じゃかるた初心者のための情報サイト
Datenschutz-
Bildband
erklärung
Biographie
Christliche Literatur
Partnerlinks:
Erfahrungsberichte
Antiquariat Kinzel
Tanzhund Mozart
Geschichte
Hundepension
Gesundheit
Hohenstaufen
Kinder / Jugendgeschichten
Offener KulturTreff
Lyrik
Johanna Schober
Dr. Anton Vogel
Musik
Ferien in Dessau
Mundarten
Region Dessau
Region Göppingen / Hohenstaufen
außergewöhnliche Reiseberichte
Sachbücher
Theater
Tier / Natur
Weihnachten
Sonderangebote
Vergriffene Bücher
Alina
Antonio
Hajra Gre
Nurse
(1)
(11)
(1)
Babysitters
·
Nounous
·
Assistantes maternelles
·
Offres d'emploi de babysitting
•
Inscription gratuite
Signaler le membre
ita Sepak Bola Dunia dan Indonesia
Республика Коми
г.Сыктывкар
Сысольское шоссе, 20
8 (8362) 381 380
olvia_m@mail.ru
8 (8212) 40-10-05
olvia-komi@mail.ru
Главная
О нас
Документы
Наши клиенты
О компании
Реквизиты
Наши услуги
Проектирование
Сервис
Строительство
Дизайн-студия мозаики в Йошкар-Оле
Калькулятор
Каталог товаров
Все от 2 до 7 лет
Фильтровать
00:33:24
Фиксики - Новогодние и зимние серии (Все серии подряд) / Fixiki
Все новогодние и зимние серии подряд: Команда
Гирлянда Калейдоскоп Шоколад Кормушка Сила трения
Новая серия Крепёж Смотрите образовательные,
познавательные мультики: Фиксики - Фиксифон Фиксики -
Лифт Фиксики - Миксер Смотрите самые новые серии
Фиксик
_ _ _ _ _ _ _
→ Work to be completed: Up to and including the line with "г.Сыктывкар", please return the records exactly, beginning from their first line.

→ Task answer:
じゃかるた初心者のための情報サイト
Datenschutz-
Bildband
erklärung
Biographie
Christliche Literatur
Partnerlinks:
Erfahrungsberichte
Antiquariat Kinzel
Tanzhund Mozart
Geschichte
Hundepension
Gesundheit
Hohenstaufen
Kinder / Jugendgeschichten
Offener KulturTreff
Lyrik
Johanna Schober
Dr. Anton Vogel
Musik
Ferien in Dessau
Mundarten
Region Dessau
Region Göppingen / Hohenstaufen
außergewöhnliche Reiseberichte
Sachbücher
Theater
Tier / Natur
Weihnachten
Sonderangebote
Vergriffene Bücher
Alina
Antonio
Hajra Gre
Nurse
(1)
(11)
(1)
Babysitters
·
Nounous
·
Assistantes maternelles
·
Offres d'emploi de babysitting
•
Inscription gratuite
Signaler le membre
ita Sepak Bola Dunia dan Indonesia
Республика Коми
г.Сыктывкар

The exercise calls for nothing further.